Con questa motivazione il Presidente Mattarella ha applaudito la scelta della giovanissima Mavì Borrelli, di Crevalcore (provincia di Bologna). Senza voler generalizzare, ma con una buona approssimazione, le bambine amano con una giustissima vanità i propri capelli. Trecce, code, riccioli e fermagli sono un bellissimo mondo in cui giocare all’infinito: curare il proprio aspetto è tutt’uno con il guardarsi allo specchio, che è poi il passo inziale per mettere a tema tante domande personali profonde. Mavì non aveva mai tagliato i capelli da quando era nata, ha scelto di farlo dopo aver guardato la serie TV Braccialetti rossi: ha scoperto che curare una malattia grave come un tumore comporta la perdita di ciò che a lei era così caro. Ha deciso che poteva rinunciare alla sua chioma per aiutare chi viveva un’esperienza così dolorosa:
Erano lunghi 80 centimetri, e 70 li ho fatti tagliare per donarli. – racconta la bambina – Quando ho comunicato la decisione i miei genitori erano sorpresi ma era una cosa che volevo fare. A me ricresceranno, e il mio è stato un gesto spontaneo che servirà a fare parrucche per ragazzi e persone che affrontano quella malattia. (da Il Resto del Carlino)
Prima c’era il sogno di farli crescere lunghi e bellissimi, poi c’è stata l’immedesimazione spontanea e completamente sincera con chi pativa un dolore che si manifestava anche nella mancanza dei capelli.

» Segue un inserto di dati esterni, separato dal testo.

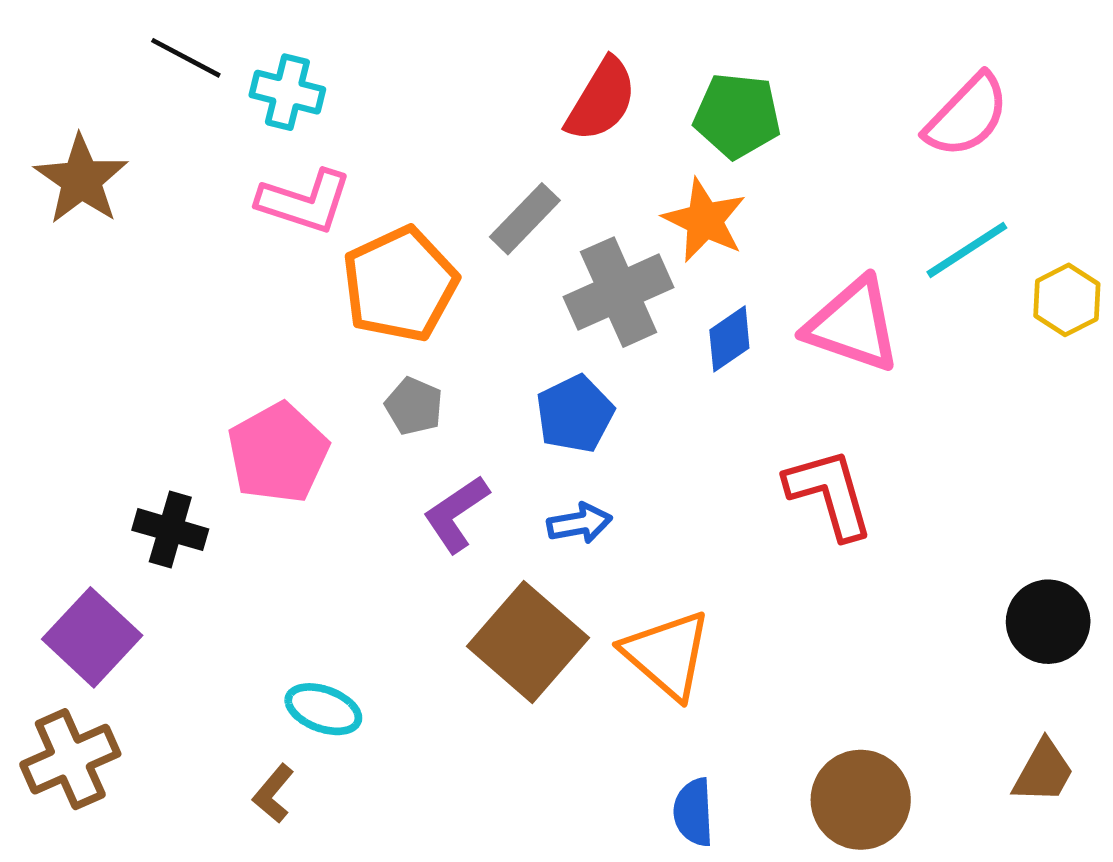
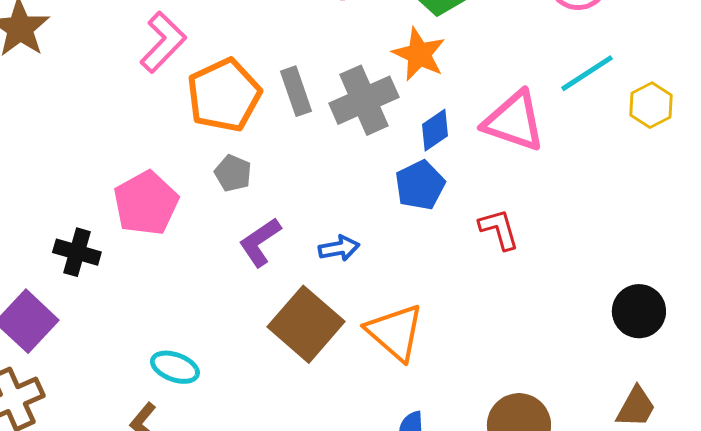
pink L-shape: (305, 201) -> (163, 42), turned -64
gray rectangle: (525, 219) -> (296, 91), moved, turned -63
blue pentagon: (575, 414) -> (420, 185), moved
red L-shape: (829, 494) -> (499, 229), size x0.7

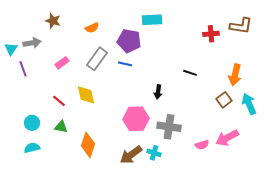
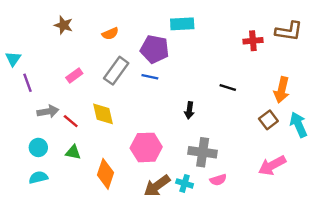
gray arrow: (32, 43) -> (48, 111), moved
pink hexagon: (136, 119) -> (146, 147), moved
pink semicircle: (202, 145) -> (218, 180), moved

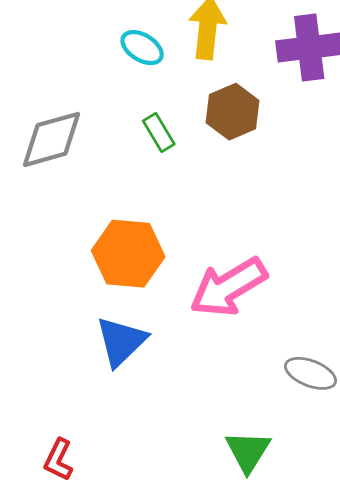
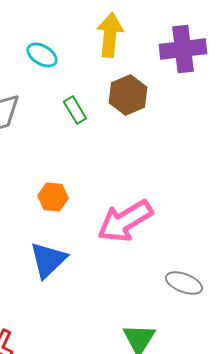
cyan ellipse: (142, 48) -> (42, 55), moved
orange hexagon: (128, 254) -> (53, 197), size x0.6

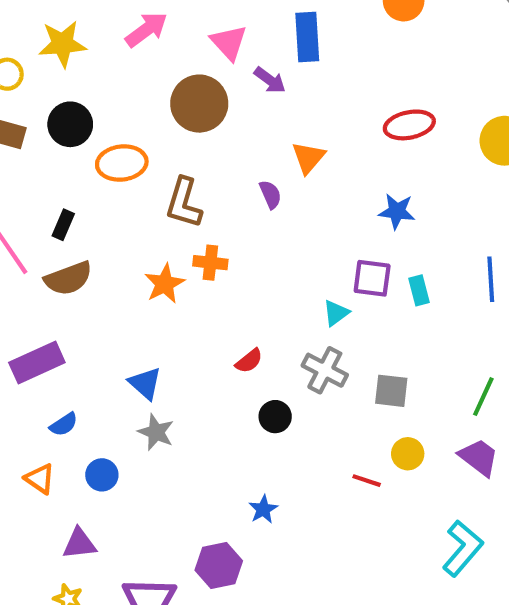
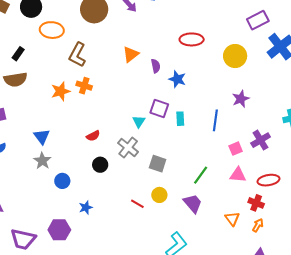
orange triangle: (308, 158) -> (131, 54), moved
purple semicircle: (270, 194) -> (156, 66), moved
cyan triangle: (336, 313) -> (139, 121), turned -32
blue circle: (102, 475) -> (62, 181), moved

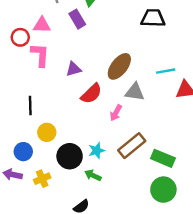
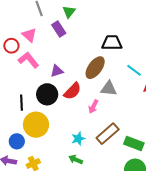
black trapezoid: (153, 18) -> (112, 43), moved
pink triangle: (42, 25) -> (29, 35), turned 42
pink L-shape: (40, 55) -> (28, 60), turned -40
cyan line: (166, 71) -> (134, 70), turned 49
yellow circle: (47, 132) -> (36, 125), size x1.6
black circle: (70, 156) -> (47, 94), moved

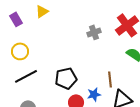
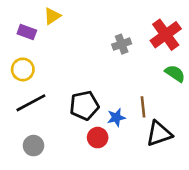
purple rectangle: (16, 19) -> (27, 32), moved, turned -40
blue star: (94, 94) -> (116, 118), moved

Qui il seme da custodire è proprio il buono che nasce dal non vivere come monadi, quella capacità di poter sentire sulla propria pelle cosa ferisce gli altri. Il dono vero non è mai a cuor leggero, comporta un sacrificio che però genera un di più di bene a chi dà e a chi riceve.
La voce di Elena
La tempra partenopea non passa inosservata, sa unire l’ironia e la schiettezza severa. Elena Salvatore ha 9 anni, ma è un tipetto dal piglio deciso. Le parole del Quirinale la ritraggono in modo formale, ma si capisce che è una signorina vispa e con le idee chiare:
Per aver richiamato con forza ed efficacia, attraverso un video, la sua città e la società intera al rispetto di chi ogni giorno è chiamato a superare gli ostacoli posti da barriere architettoniche, e non di rado dall’incuria di concittadini maleducati.
Il riferimento è, appunto, a un video di cui Elena è protagonista in cui mostrando la sua disabilità si rivolge con le armi appuntite della parola ai normodotati assai carenti di rispetto.
I marciapiedi sono pieni di ogni cosa, bidoni, spazzatura, biciclette, macchine, di tutto e di più. La maggior parte dei marciapiedi sono senza lo scivolo per salire e scendere e i pochi che lo hanno sono utilizzati come parcheggio da macchine. Anche una piccolezza del genere per noi è una mancanza di rispetto. La città non è solo vostra anche noi siamo cittadini.
E poi c’è quel suo affondo strepitoso sul mettere in moto la materia grigia, che si può anche sintetizzare con un invito grammaticalmente scorretto, ma chiaro: uscite il cervello!. In fondo il tema delle barriere architettoniche, raccontato secondo il copione solito, ci trova sempre distratti. C’era bisogno della sferzata fresca che viene da una voce schietta e a quanto si capisce per nulla timida. Anche lo stereotipo del disabile malinconico e appartato in un cantuccio si sgretola in questo minuto di video. Non c’è molto da replicare al grido: «noi esistiamo». C’è semmai da lasciarsi scuotere da un vigore così intenso che fa a pugni col torpore dei più. E anche questo è un altro seme da custodire: c’è chi ha un attaccamento così entusiasta alla sua vita – anche segnata dal dolore – da essere … un tempo avremmo detto … contagioso per gli altri. Correggiamoci con un vocabolario umano: chi ha un attaccamento così entusiasta alla sua vita da suscitare un rinnovato vigore in quella altrui.